Of course, Rubio managed to jettison some or all of his momentum in Saturday night’s debate — but any sense of certainty in the punditocracy was probably illusory anyway. It’s important to remember that New Hampshire has a long and sometimes self-consciously perverse history of upsetting the conventional wisdom about what will happen in the primary.

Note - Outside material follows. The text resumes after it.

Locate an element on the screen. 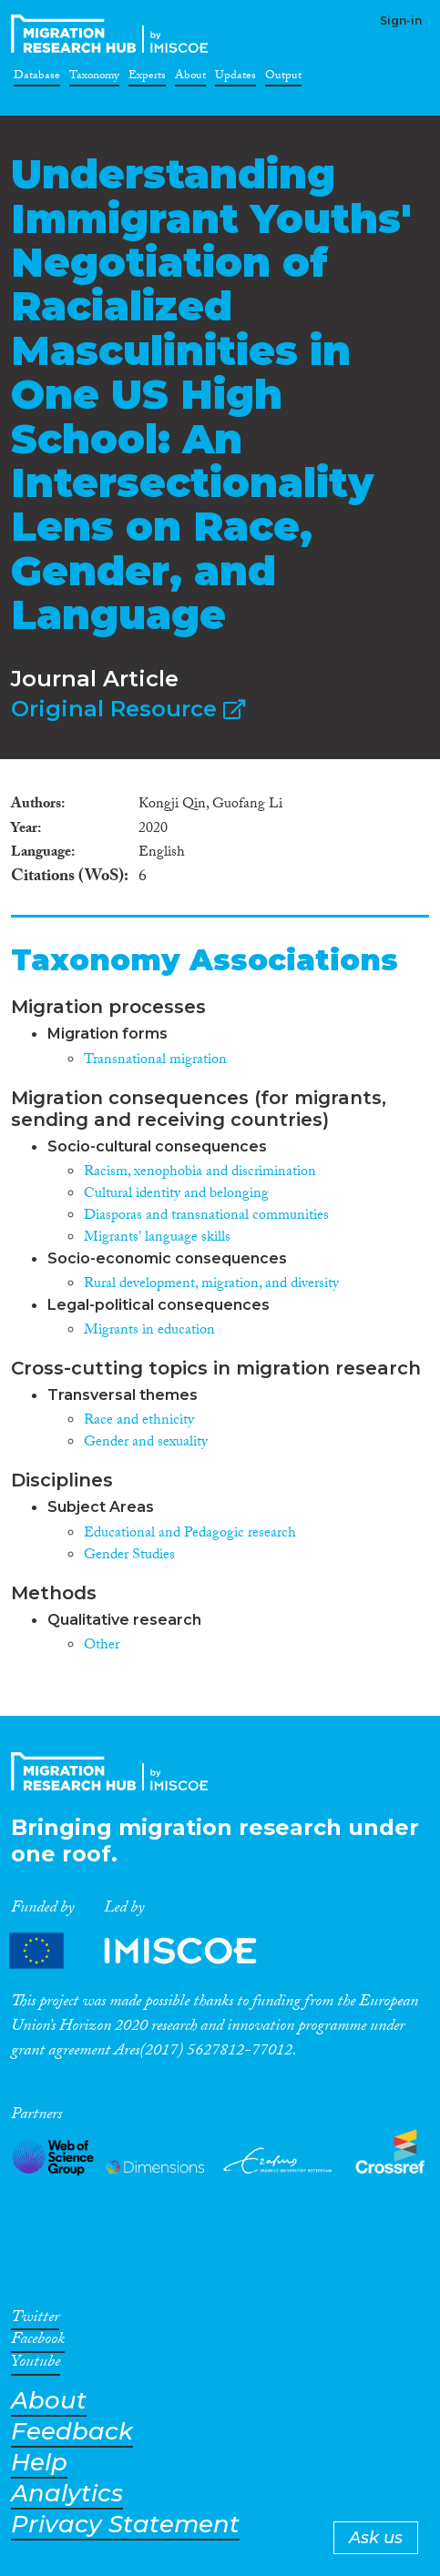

The Granite State has a long tradition of thumbing its nose at the preferences of Iowa, its first-in-the-nation twin. The last time the New Hampshire Democrats voted for the same candidate in a competitive primary was in 2000 with Al Gore; you have to go back to 1992 to find a similarly harmonious early state outcome for Republicans. But high-impact results in New Hampshire go all the way back to 1952, when voters there were first allowed to directly vote for candidates rather than just delegates. President Harry Truman’s ambitions for a second full term expired when he lost to crowd-pleasing Tennessee senator Estes Kefauver. (Truman’s successor Dwight D. Eisenhower, meanwhile, began his climb to the White House by beating “Mr. Republican” Robert Taft.)
In 1964, Republicans surprised probably even themselves by giving a write-in candidacy on behalf of ambassador to South Vietnam (and former Massachusetts senator) Henry Cabot Lodge a victory over Nelson Rockefeller and Barry Goldwater. In 1968, Democrats showed that meeting expectations could matter as much as an order of finish, as President Lyndon Johnson was all but pushed out of a reelection race by a shockingly narrow victory over Gene McCarthy. The same thing happened to 1972 Democratic front-runner Ed Muskie, who underperformed in a win over eventual nominee George McGovern (one of two consecutive long-shot Democrats to be lifted into contention by New Hampshire, the other being Jimmy Carter in 1976). The reverse phenomenon occurred in 1992, when Bill Clinton became the “comeback kid” with a better-than-expected second-place finish immediately following the Gennifer Flowers scandal.
Local factors have sometimes been big in New Hampshire, as in 1976, when Ronald Reagan lost to Gerald Ford almost certainly because his conservative-pleasing proposal to devolve welfare programs to the states was troubling to voters in a place with no state income or sales taxes. In 1988, Iowa winner Bob Dole also stumbled over the state GOP’s phobia about taxes by refusing to sign Grover Norquist’s no-tax-increase pledge (which Poppy Bush, who was upset by Reagan in New Hampshire in 1980 by being outflanked on the right, signed with alacrity). Dole was really snake-bit in New Hampshire: In 1996, the year he did win the nomination, he was upset by Pat Buchanan there.
Other famous upsets that thwarted the plans of heavy national front-runners (costing them time and many millions of dollars, though not the nomination) include Fritz Mondale in 1984 (beaten by McGovern’s former campaign manager Gary Hart), George W. Bush in 2000 (trounced by John McCain despite endorsements from virtually the entire GOP and conservative-movement Establishments), and of course Barack Obama in 2008. Had he won New Hampshire that year, as every poll predicted, the long drawn-out nomination contest with Hillary Clinton would have probably ended before it started.
Another HRC shocker in the Granite State seems most unlikely; Bernie Sanders has the national underdog mojo going for him this time around, along with local celebrity. But upsetting the apple cart of the GOP betting-favorite Rubio, if that happens, would be enough to keep the state’s impish reputation for unpredictability alive.